Poco más de treinta años han pasado desde la publicación de la célebre y controvertida tesis de Francis Fukuyama sobre el fin de la historia, en 1992.
En aquellos años, una racha negativa marcó la vida del entonces empresario del mercado inmobiliario, Donald Trump, dejando buena parte de sus activos en quiebra. Sin embargo, hacia fines de la decana, su situación financiera mejoró al punto de transformar su fortuna en una de las más grandes del planeta.
Pero ¿qué relación tiene el fin de la historia con el magnate de la política?
Aunque con Trump siempre existe la tentación de hablar del fin de la historia en términos literales. En esta oportunidad, sólo se relacionarán lo suficiente para explicar el momento actual de la política en el mundo.
La irrupción del empresario en la escena política no ha dejado a nadie indiferente y no precisamente por su impresionante patrimonio, sino más bien, por la ola de declaraciones públicas marcadas por prejuicios y descalificaciones en contra de mediomundo. Y en realidad, no es de sorprender viniendo de un “superventas” que aunque nunca ha estado directamente ligado a la política, comparte al menos la misma pasión por la sobreexposición mediática que ha conducido a la clase política actual a su más absoluto desprestigio.
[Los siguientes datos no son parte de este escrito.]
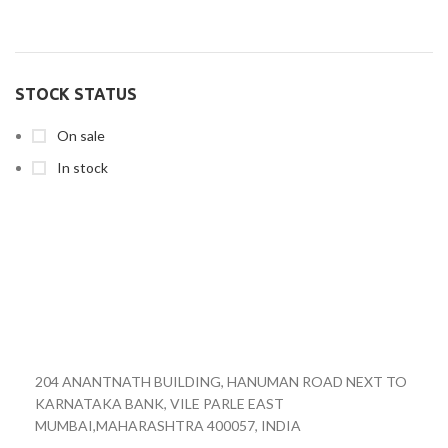
STOCK STATUS
On sale
In stock
204 ANANTNATH BUILDING, HANUMAN ROAD NEXT TO
KARNATAKA BANK, VILE PARLE EAST
MUMBAI,MAHARASHTRA 400057, INDIA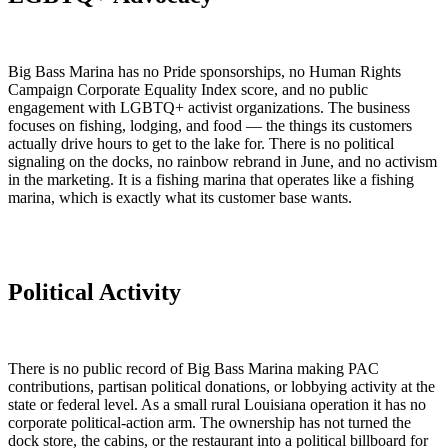
Big Bass Marina has no Pride sponsorships, no Human Rights
Campaign Corporate Equality Index score, and no public
engagement with LGBTQ+ activist organizations. The business
focuses on fishing, lodging, and food — the things its customers
actually drive hours to get to the lake for. There is no political
signaling on the docks, no rainbow rebrand in June, and no activism
in the marketing. It is a fishing marina that operates like a fishing
marina, which is exactly what its customer base wants.
Political Activity
There is no public record of Big Bass Marina making PAC
contributions, partisan political donations, or lobbying activity at the
state or federal level. As a small rural Louisiana operation it has no
corporate political-action arm. The ownership has not turned the
dock store, the cabins, or the restaurant into a political billboard for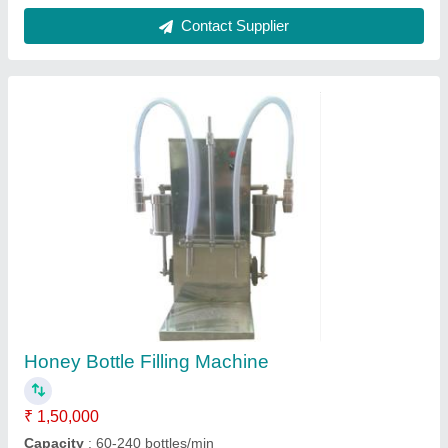
Customer Reviews
Submit your Reviews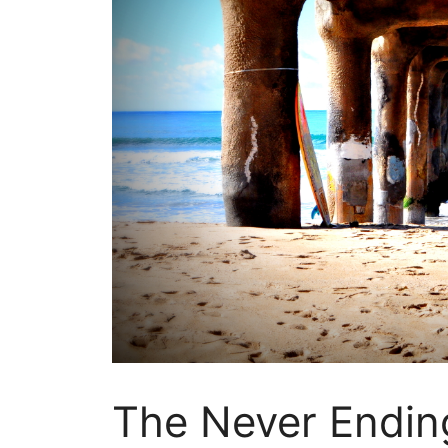
The Never Endin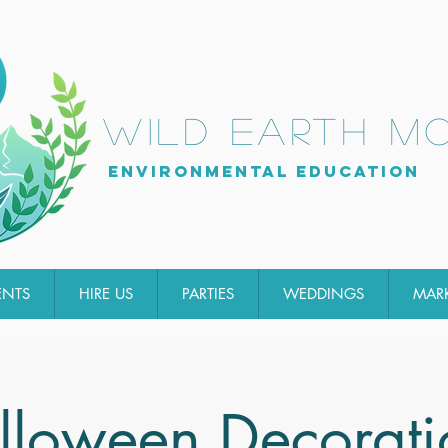
wild earth m
Environmental Education
ENTS
HIRE US
PARTIES
WEDDINGS
MAR
lloween Decorati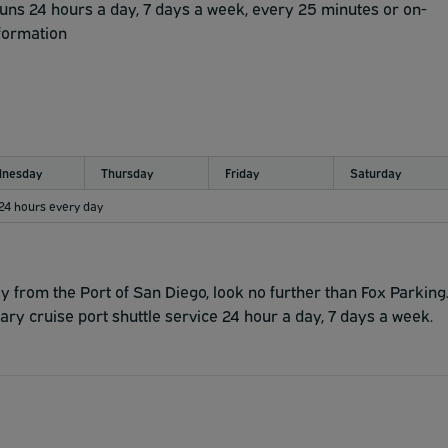
l and oversized axle vehicles.
runs 24 hours a day, 7 days a week, every 25 minutes or on-
nformation
nesday
Thursday
Friday
Saturday
 24 hours every day
y from the Port of San Diego, look no further than Fox Parking
ry cruise port shuttle service 24 hour a day, 7 days a week.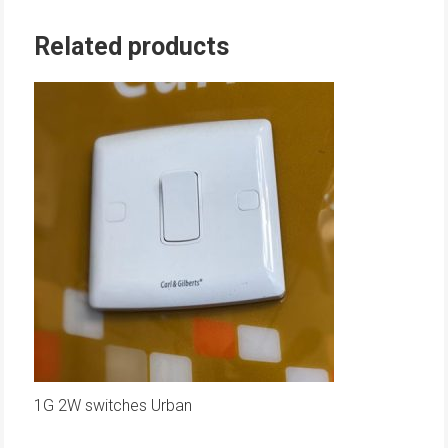
Related products
1G 2W switches Urban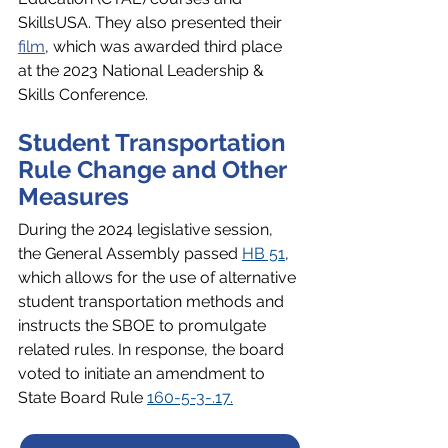
SkillsUSA. They also presented their 
film
, which was awarded third place 
at the 2023 National Leadership & 
Skills Conference.
Student Transportation 
Rule Change and Other 
Measures
During the 2024 legislative session, 
the General Assembly passed 
HB 51
, 
which allows for the use of alternative 
student transportation methods and 
instructs the SBOE to promulgate 
related rules. In response, the board 
voted to initiate an amendment to 
State Board Rule 
160-5-3-.17.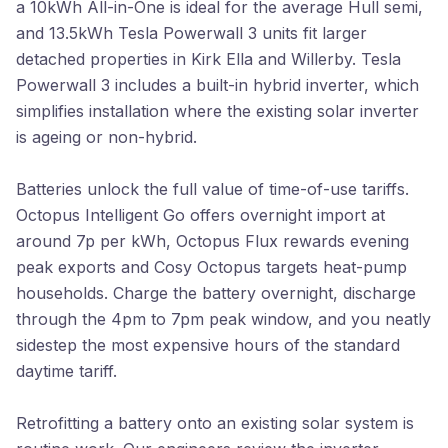
a 10kWh All-in-One is ideal for the average Hull semi,
and 13.5kWh Tesla Powerwall 3 units fit larger
detached properties in Kirk Ella and Willerby. Tesla
Powerwall 3 includes a built-in hybrid inverter, which
simplifies installation where the existing solar inverter
is ageing or non-hybrid.
Batteries unlock the full value of time-of-use tariffs.
Octopus Intelligent Go offers overnight import at
around 7p per kWh, Octopus Flux rewards evening
peak exports and Cosy Octopus targets heat-pump
households. Charge the battery overnight, discharge
through the 4pm to 7pm peak window, and you neatly
sidestep the most expensive hours of the standard
daytime tariff.
Retrofitting a battery onto an existing solar system is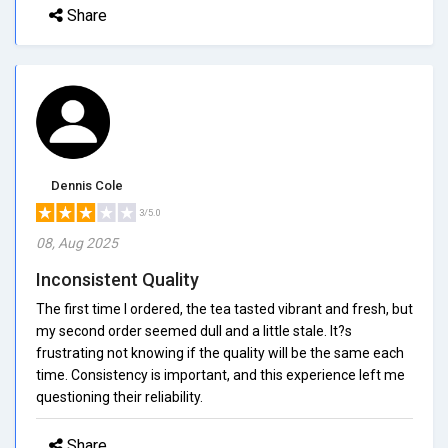
Share
Dennis Cole
3/5.0
08, Aug 2025
Inconsistent Quality
The first time I ordered, the tea tasted vibrant and fresh, but
my second order seemed dull and a little stale. It?s
frustrating not knowing if the quality will be the same each
time. Consistency is important, and this experience left me
questioning their reliability.
Share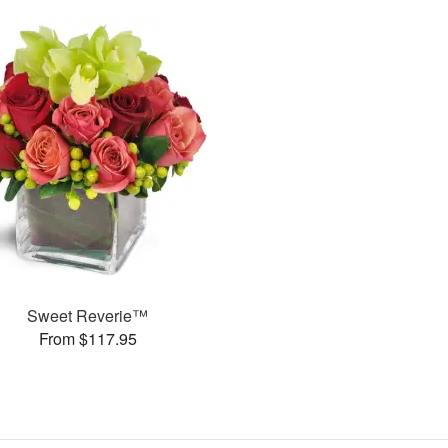
Sweet Reverie™
From $117.95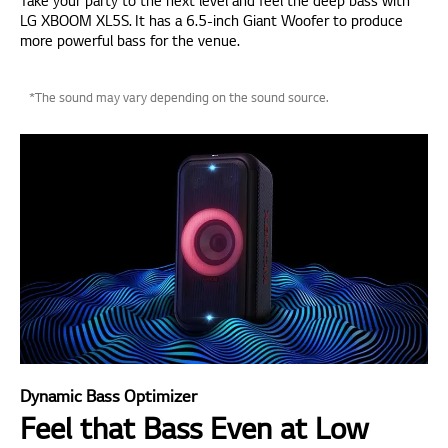
Take your party to the next level and feel the deep bass with
LG XBOOM XL5S. It has a 6.5-inch Giant Woofer to produce
more powerful bass for the venue.
*The sound may vary depending on the sound source.
Dynamic Bass Optimizer
Feel that Bass Even at Low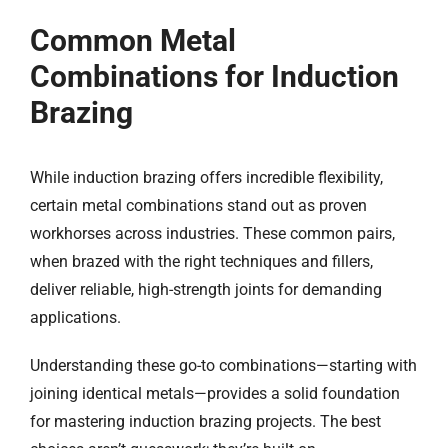
Common Metal
Combinations
for Induction
Brazing
While induction brazing offers incredible flexibility,
certain metal combinations stand out as proven
workhorses across industries. These common pairs,
when brazed with the right techniques and fillers,
deliver reliable, high-strength joints for demanding
applications.
Understanding these go-to combinations—starting with
joining identical metals—provides a solid foundation
for mastering induction brazing projects. The best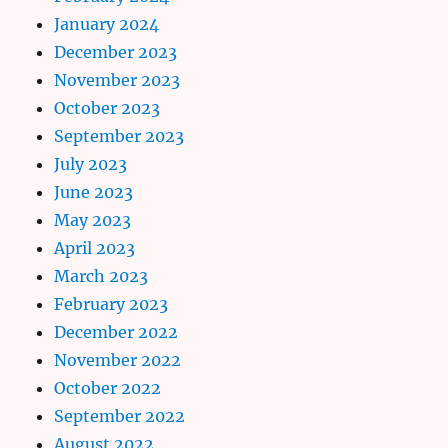
January 2024
December 2023
November 2023
October 2023
September 2023
July 2023
June 2023
May 2023
April 2023
March 2023
February 2023
December 2022
November 2022
October 2022
September 2022
August 2022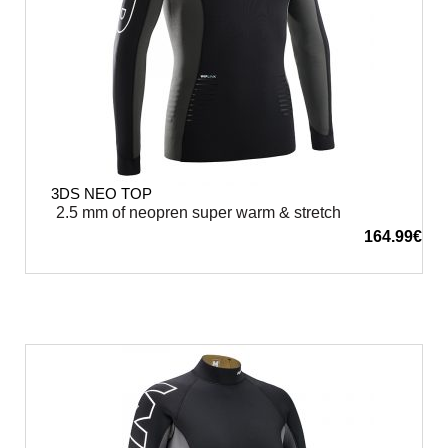
3DS NEO TOP
2.5 mm of neopren super warm & stretch
164.99
€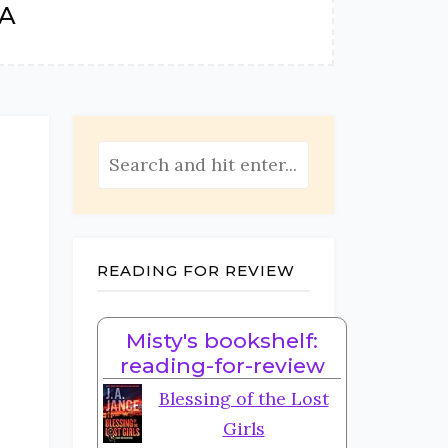
TA
READING FOR REVIEW
Misty's bookshelf:
e
reading-for-review
Blessing of the Lost
Girls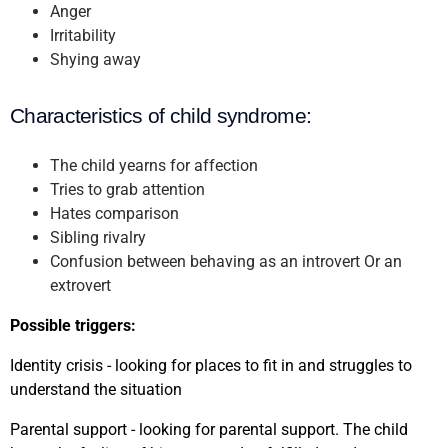
Anger
Irritability
Shying away
Characteristics of child syndrome:
The child yearns for affection
Tries to grab attention
Hates comparison
Sibling rivalry
Confusion between behaving as an introvert Or an
extrovert
Possible triggers:
Identity crisis - looking for places to fit in and struggles to
understand the situation
Parental support - looking for parental support. The child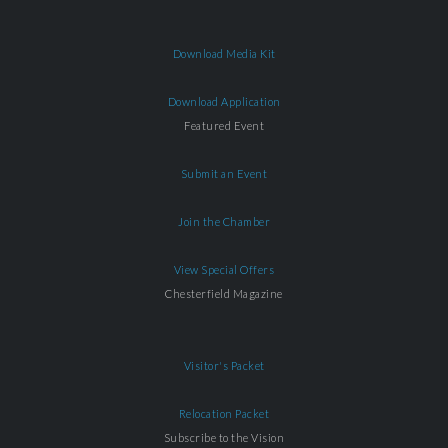
Download Media Kit
Download Application
Featured Event
Submit an Event
Join the Chamber
View Special Offers
Chesterfield Magazine
Visitor's Packet
Relocation Packet
Subscribe to the Vision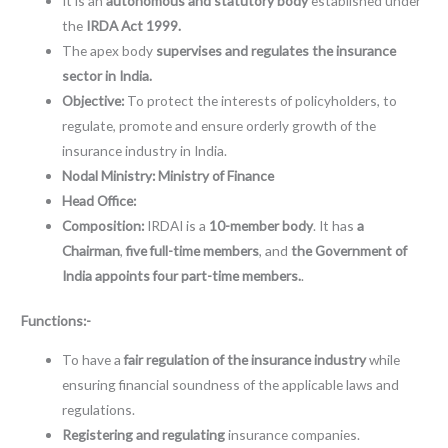
It is an
autonomous and statutory body
established under
the
IRDA Act 1999.
The apex body
supervises and regulates the insurance
sector in India.
Objective:
To protect the interests of policyholders, to
regulate, promote and ensure orderly growth of the
insurance industry in India.
Nodal Ministry:
Ministry of Finance
Head Office:
Composition:
IRDAI is a
10-member body
. It has
a
Chairman
,
five full-time members
, and
the Government of
India appoints four part-time members.
.
Functions:-
To have a
fair regulation of the insurance industry
while
ensuring financial soundness of the applicable laws and
regulations.
Registering and regulating
insurance companies.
Ahora bien, en tiempos en que los sistemas políticos y económicos se mezclan en la concreción material de una vía única y sin retorno, el liberalismo –paradigma ideológico del bloque occidental antes y durante la Guerra Fría- al fin logra imponerse sin contrapeso en el mapa geopolítico mundial, fundiendo política y negocios en un gran espectáculo que mantiene a la democracia cautiva y anclada en el mercado. Constituyendo así la piedra angular de nuestra civilización actual.
[cita tipo= «destaque»]La figura pública del candidato republicano emerge como la versión moderna del orador griego, que marginado del dominio del conocimiento y empleando sólo su capacidad persuasiva, ha logrado peligrosamente inculcar toda clase de creencia vaga en la masa oyente bajo la promesa de gratificar sus apetitos más íntimos.[/cita]
A partir de los noventa, Estados Unidos re-significó el sueño americano y sujetos como Donald Trump se sintieron omnipotentes. La autorrealización profética del águila calva, a pesar de sus crímenes de guerra, consolidó el imaginario del gigante americano como el gran protector de la humanidad.
Hoy, la crisis institucional que vive actualmente la política en el mundo, coincide con un momento en la historia de la humanidad en que se evidencian los efectos que ha generado tanto la conformidad total o adecuación inobjetable a un marco único referencial, como la censura y el agotamiento de las discusiones y propuestas para la construcción de vías alternativas. La falsa exigencia y el convencimiento absoluto de que no existen condiciones objetivas, criterios o principios que permitan ir gestando una alternancia al modelo predominante, han trasladado la crisis a niveles más profundos en los que incluso se celebra el fin de la historia como el epilogo de los sistemas políticos representativos.
Y entonces sí, Trump y el fin de la historia van juntos, pues aunque nos parezca cuestionable el rumbo de la política actual, al extremo de quebrantar irreparablemente nuestra confianza en ella, es difícil que el hombre abandone toda convicción pues al menos necesita creer que sus pasos van en alguna dirección. Pero ¿en qué creer cuando ya nada nos parece creíble?
La figura pública del candidato republicano emerge como la versión moderna del orador griego, que marginado del dominio del conocimiento y empleando sólo su capacidad persuasiva, ha logrado peligrosamente inculcar toda clase de creencia vaga en la masa oyente bajo la promesa de gratificar sus apetitos más íntimos.
En una suerte de despertar, ciertos sectores han encontrado en su discurso la trinchera del capitalismo salvaje que promete devolver a la patria su gloria.
El tiempo dirá si Trump representa el comienzo de un nuevo populismo de extrema derecha, heredero de tantos males y prejuicios. Y aun cuando este momento pueda no ser el fin de la historia en términos hegelianos –como postula la tesis de Fukuyama-, creo que bien puede considerarse como la culminación de un momento histórico de la política y el surgimiento definitivo de una nueva clase política para el siglo XXI, la política del silencio en la democracia del espectáculo.
Trump es, al mismo tiempo, hijo de una nueva política que nace del descontento ciudadano, se alimenta de la crisis de sentido del hombre y apunta al fin de la historia.